It was a good thing he asked me at the particular moment. Had my friend asked at another time, I might have thought of an excuse not to do it. In St. John, with an earthy meal of roast bone-marrow salad and tripe fritters so recently inside me, the idea of living life in an ultra-simplified way for a while—being a dharma bum for a month, basically—well, all this made a certain kind of sense, in the moment.

Which is how I ended up hoofing it this past July from Irun, just west of the Pyrenees, all the way west along the famous old pilgrimage route to Santiago de Compostela.

Trips like these have many plot lines, of course. The physical challenge is one (blisters, pulled hamstrings, etc.). Coming to an understanding of why you’re doing it in the first place is another (pilgrims like to talk on this topic, I discovered).
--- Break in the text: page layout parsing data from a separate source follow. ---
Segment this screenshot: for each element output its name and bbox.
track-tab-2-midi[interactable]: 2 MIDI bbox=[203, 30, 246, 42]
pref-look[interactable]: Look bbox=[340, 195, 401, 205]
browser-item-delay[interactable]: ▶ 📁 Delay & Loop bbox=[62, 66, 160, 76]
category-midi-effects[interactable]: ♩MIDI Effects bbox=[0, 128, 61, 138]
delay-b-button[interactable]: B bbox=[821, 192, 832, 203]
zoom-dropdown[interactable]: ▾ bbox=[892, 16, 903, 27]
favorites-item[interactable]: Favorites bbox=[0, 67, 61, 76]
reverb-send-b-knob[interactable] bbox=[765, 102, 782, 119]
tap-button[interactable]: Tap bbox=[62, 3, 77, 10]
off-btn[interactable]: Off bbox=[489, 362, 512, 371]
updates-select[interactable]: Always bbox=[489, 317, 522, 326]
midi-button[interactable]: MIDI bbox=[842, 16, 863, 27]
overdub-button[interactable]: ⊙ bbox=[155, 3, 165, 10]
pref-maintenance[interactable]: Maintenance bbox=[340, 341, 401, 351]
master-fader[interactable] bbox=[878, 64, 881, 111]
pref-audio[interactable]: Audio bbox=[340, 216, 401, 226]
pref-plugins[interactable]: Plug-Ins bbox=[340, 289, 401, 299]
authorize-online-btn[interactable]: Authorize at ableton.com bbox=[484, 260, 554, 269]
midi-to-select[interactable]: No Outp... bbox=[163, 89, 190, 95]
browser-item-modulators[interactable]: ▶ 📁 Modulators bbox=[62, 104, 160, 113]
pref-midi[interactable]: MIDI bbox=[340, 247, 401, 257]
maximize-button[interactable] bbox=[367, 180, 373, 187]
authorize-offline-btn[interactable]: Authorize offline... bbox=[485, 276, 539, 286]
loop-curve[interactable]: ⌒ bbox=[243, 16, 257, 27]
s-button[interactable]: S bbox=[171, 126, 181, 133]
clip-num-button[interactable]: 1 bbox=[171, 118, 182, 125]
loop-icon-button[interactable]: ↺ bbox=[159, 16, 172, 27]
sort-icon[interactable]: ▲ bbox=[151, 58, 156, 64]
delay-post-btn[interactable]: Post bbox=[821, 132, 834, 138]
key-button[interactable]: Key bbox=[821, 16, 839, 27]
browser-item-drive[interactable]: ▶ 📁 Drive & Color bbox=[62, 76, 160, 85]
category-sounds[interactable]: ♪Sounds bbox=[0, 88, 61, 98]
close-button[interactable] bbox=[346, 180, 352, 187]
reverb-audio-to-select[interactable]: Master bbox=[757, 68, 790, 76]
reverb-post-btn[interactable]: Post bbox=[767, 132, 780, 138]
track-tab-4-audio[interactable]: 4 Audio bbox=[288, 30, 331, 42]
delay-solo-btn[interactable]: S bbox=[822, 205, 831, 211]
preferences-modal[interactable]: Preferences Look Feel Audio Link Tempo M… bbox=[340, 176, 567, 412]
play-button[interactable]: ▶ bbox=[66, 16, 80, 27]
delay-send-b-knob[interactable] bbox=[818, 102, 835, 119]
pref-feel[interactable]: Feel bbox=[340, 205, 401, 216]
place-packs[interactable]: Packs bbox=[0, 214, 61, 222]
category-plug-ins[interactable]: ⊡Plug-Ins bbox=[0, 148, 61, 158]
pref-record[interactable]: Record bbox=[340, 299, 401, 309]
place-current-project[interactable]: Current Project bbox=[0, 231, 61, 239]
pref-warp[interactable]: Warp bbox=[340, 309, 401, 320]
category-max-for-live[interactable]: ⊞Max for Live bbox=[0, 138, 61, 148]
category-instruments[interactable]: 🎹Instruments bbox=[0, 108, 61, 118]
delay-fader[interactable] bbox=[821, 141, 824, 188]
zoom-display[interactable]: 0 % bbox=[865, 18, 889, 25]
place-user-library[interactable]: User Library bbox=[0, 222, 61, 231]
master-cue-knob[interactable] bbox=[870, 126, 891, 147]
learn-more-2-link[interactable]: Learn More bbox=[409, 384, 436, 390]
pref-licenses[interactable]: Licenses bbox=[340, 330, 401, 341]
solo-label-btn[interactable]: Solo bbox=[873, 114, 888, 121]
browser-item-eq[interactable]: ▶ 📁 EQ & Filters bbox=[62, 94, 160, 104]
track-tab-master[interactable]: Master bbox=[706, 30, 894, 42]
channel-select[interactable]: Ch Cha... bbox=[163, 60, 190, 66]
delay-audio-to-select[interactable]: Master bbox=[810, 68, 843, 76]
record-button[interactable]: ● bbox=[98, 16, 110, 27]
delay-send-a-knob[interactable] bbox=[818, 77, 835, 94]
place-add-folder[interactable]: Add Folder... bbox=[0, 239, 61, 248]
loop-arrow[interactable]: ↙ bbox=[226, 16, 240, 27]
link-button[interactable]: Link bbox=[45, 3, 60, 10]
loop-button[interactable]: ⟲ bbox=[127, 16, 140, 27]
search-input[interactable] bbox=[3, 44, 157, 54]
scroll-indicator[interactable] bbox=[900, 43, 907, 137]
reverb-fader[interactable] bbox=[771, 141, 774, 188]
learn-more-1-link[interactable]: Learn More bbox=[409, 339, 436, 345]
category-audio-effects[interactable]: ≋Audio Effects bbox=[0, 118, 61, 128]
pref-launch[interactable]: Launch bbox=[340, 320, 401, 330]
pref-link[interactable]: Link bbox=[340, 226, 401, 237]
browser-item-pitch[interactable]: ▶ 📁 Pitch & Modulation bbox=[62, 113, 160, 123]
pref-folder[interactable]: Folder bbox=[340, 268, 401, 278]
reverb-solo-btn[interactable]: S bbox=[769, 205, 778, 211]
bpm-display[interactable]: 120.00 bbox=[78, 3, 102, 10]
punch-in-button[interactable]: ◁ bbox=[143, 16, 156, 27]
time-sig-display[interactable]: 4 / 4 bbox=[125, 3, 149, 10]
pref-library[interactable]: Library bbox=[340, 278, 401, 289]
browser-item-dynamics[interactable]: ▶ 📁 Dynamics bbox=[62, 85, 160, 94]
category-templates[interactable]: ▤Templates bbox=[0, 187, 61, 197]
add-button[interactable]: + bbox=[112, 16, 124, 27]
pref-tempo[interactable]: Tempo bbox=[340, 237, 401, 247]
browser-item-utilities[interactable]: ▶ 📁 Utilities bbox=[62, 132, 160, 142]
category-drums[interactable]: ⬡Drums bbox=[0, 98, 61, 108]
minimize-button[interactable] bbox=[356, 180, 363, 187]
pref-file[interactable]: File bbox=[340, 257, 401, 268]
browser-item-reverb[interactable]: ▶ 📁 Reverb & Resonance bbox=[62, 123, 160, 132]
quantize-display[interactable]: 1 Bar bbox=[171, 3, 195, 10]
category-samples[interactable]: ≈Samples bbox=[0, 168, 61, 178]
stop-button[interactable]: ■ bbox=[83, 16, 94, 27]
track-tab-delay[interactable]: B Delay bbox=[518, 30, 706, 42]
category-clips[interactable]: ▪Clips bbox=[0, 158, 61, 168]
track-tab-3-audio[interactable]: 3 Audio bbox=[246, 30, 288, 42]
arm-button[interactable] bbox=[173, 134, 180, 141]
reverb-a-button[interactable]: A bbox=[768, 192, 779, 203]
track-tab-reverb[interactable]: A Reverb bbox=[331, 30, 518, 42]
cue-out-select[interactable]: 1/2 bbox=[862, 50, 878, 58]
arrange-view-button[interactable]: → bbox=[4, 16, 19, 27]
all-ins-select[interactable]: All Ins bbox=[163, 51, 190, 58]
And food, happily, was another daily story. Every day, a set of questions had to be answered. Where to eat? Is this a tapas or a fabada town? Do you think that tortilla’s been sitting on the bar since this morning? And then, confessedly, this question from late in the trip: Do you we’ll be able to find any good Japanese food in Santiago?

Yes indeed. Four weeks on the road can do strange things to you, and I must admit that I did reach a point where I didn’t want to eat any more cured-pork products. (I’ve since recovered.) But before that, we had many fine Spanish meals, including one very humble meal (which cost about €8, as I recall) that stood out as something in the order of an epiphany.

Here’s how that one happened. We’d just arrived in Markina-Xemein, deep in the green hills of the Biscay Province of Basque Country, 30 kilometers east of Bilbao. We were hot, tired and starving. So, soon after arriving, we found ourselves at a corner table in the restaurant the lady at our pension had recommended. I have to say, I found this place interesting from the moment we walked in and sat down. It had once been quite grand, I could tell. The room was wide, with high ceilings. The chairs were formal high-backed jobs, set up around large square dining tables. Clearly, this room had once been a place where people came to step out, to be seen.

But something had changed, long ago. That too was obvious. The place was dusty, probably could have used a clean. The formal dining tables were now clothed in paper. And judging from the people there, the room had aged and mellowed from a fashionable scene into a something more like a community living room. There were city workers in orange neon vests eating grilled fish across the way. Guys in rumpled suits stretching out lunch over brandies over there. And at the next table, a couple of young women in colorful cycling gear tucking into a mid-ride snack of salad mixta (through the consumption of which Spain must surely consume more iceberg lettuce and canned tuna than any other nation on Earth).

When it came time to order, we chose from a typical daily menu: a few options each for a starter, a main, a dessert and either wine or beer. The woman working the front gave us our choices in Spanish, rightly assuming we wouldn’t understand a word of Basque. So we had to pick out the six or eight words of Spanish we recognized and order accordingly. My friend went for the macaroni. (“Con queso?” he asked. “Con tomate,” she answered. “Like Chef Boyardee,” I said to him in English.)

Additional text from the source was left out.